The Guardian (Charlottetown)

Accused rapist investigat­ed in sex assault case 15 years ago

- GARY DIMMOCK POSTMEDIA NEWS

Fifteen years before accused rapist Paul Batchelor was put on trial for rape in Ottawa earlier this year, he was investigat­ed for another sexual assault by police in rural Ontario. The former insurance salesman pleaded guilty to common assault in that case and received a conditiona­l discharge.

The 2004 case against Paul David Batchelor is hard to track because he was later granted a pardon by the federal government.

Batchelor, 34, won acquittals in two rape cases on June 21, and the Ontario Crown attorney’s office served him with a notice of appeal last week, claiming the trial judge made errors that warranted new trials.

Batchelor took the stand in his own defence and Ontario Superior Court Justice Robert Beaudoin accepted his evidence that he had consent in both cases, a claim that differed wildly from the accounts the women told at trial. They detailed horrific accounts of sexual assault in 2015 at Batchelor’s Sandy Hill apartment, just a few minutes walk from the University of Ottawa, where he studied economics at the time.

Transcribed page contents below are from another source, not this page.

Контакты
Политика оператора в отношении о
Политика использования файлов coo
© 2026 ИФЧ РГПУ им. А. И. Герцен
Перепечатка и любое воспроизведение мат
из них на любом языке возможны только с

The judge described the accused rapist as a polite gentleman in the face of an aggressive cross-examinatio­n by Assistant Crown Attorney Sabrina Goldfarb.

Though the judge in both cases sided with the accused’s version of events, he acknowledg­ed that Batchelor’s credibilit­y was “seriously challenged” when he told Ottawa police that he had never been questioned about sexual assault in the past.

“It was then put to him that he had been pardoned for having committed sexual assault,” the judge told court.

But the judge said Batchelor’s explanatio­n for the omission was “credible.” Beaudoin said he believed Batchelor’s story that he thought he was accused of common assault, not sexual assault. The judge noted that Batchelor was only 19 in 2004, and his excuse that he had “blocked it out of his mind is credible.”

Beaudoin also told court that Batchelor pleaded guilty in the 2004 case and received a conditiona­l discharge. The judge said there was no evidence presented in court that he was charged with sexual assault in 2004.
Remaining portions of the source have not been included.